Making notes may be boring and seem like a waste of time. It may be exactly that if you’re not making good notes! Make sure to stay on top of your notes and finish them before you start your exam preparation routine. Often it takes time to perfect your notes, but it will save you so much time later on when exams and tests start popping up! Here are some tips on how to make notes:
Make your notes based on the syllabus
When you follow the syllabus, you won’t lose track of the topic and make sure that you aren’t wasting your time on irrelevant information. Acknowledge every syllabus point and tick them off as you cover them. Some students like printing out all the syllabus points, cutting them out separately and sticking one at the top of every note page- one note page for one syllabus point! There are many different ways of following your syllabus- find one that works for you.
More rainbow= more marks
I have found this is a very useful tip for straight males, who never seem to notice that they own highlighters. When you read colourful notes, your brain will link the information with the colour, making you remember it more easily. However, make sure that you’re highlighting the correct way– when you highlight the entire page, it won’t help either!
Forget the book
I like making notes on loose leaf pieces of paper and keeping them in a file. Why?

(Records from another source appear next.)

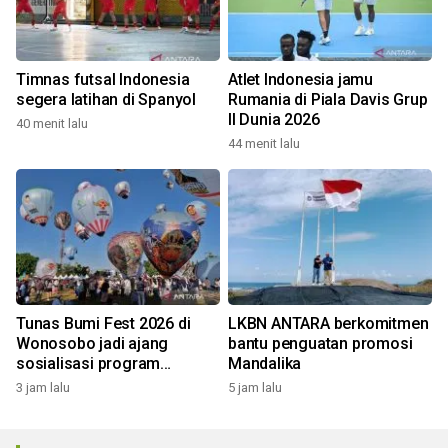
Timnas futsal Indonesia
Atlet Indonesia jamu
segera latihan di Spanyol
Rumania di Piala Davis Grup
II Dunia 2026
40 menit lalu
44 menit lalu
Tunas Bumi Fest 2026 di
LKBN ANTARA berkomitmen
Wonosobo jadi ajang
bantu penguatan promosi
sosialisasi program
Mandalika
pemerintah lewat balon
3 jam lalu
5 jam lalu
udara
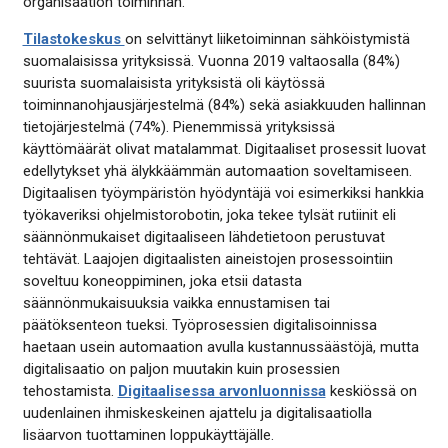
organisaation toiminnan.
Tilastokeskus
on selvittänyt liiketoiminnan sähköistymistä
suomalaisissa yrityksissä. Vuonna 2019 valtaosalla (84%)
suurista suomalaisista yrityksistä oli käytössä
toiminnanohjausjärjestelmä (84%) sekä asiakkuuden hallinnan
tietojärjestelmä (74%). Pienemmissä yrityksissä
käyttömäärät olivat matalammat. Digitaaliset prosessit luovat
edellytykset yhä älykkäämmän automaation soveltamiseen.
Digitaalisen työympäristön hyödyntäjä voi esimerkiksi hankkia
työkaveriksi ohjelmistorobotin, joka tekee tylsät rutiinit eli
säännönmukaiset digitaaliseen lähdetietoon perustuvat
tehtävät. Laajojen digitaalisten aineistojen prosessointiin
soveltuu koneoppiminen, joka etsii datasta
säännönmukaisuuksia vaikka ennustamisen tai
päätöksenteon tueksi. Työprosessien digitalisoinnissa
haetaan usein automaation avulla kustannussäästöjä, mutta
digitalisaatio on paljon muutakin kuin prosessien
tehostamista.
Digitaalisessa arvonluonnissa
keskiössä on
uudenlainen ihmiskeskeinen ajattelu ja digitalisaatiolla
lisäarvon tuottaminen loppukäyttäjälle.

Organised – If you learn something new on the topic or realise that you forgot to add something into your notes, you can just add in some information on a new loose leaf paper and clip it in!
Scrap bad notes easily – if you look back and don’t like one page of notes, no need to rip a page out of a book! Just replace the bad page with a new one.
Missing a class is easier – when you use a book you may miss a class and come back the next day not knowing how many pages to leave in your book for the missed work. You won’t have this problem with loose leaf papers.
As for making notes on your computer, whatever floats your boat, but I’ve always found that physical notes are remembered more easily!
NO paragraphs in your notes!
You are not the author of a text book (no offence if you are) so don’t write notes like you are. Write in dot points and mind maps (here are some great tips on how to mindmap) , also use things like diagrams and boxes. The whole point of you making notes is being able to quickly relearn all important information – so only include important information, and write it in a way that is easy to read and understand. If you’re good at art (or not- who am I to judge?) draw pictures! This can also help you remember your notes more clearly.
When and where
When and where you make your notes depends a lot on you. If you’re anything like me, then there is no way that you’ll be able to listen to the teacher, look at the PowerPoint AND make notes at the same time. I am also not an auditory or social learner, so I never really learnt much in class. I did most of my learning from the textbook after the class, which meant that I made most of my notes outside of class too.
Some people are great auditory learners, and reading the textbook doesn’t help them much. For these types of learners, listening to the teacher can be very helpful! If you’re like this, try make your notes in class. You might need to make rough notes at first (so that you don’t fall behind on what the teacher is saying) and refine them later.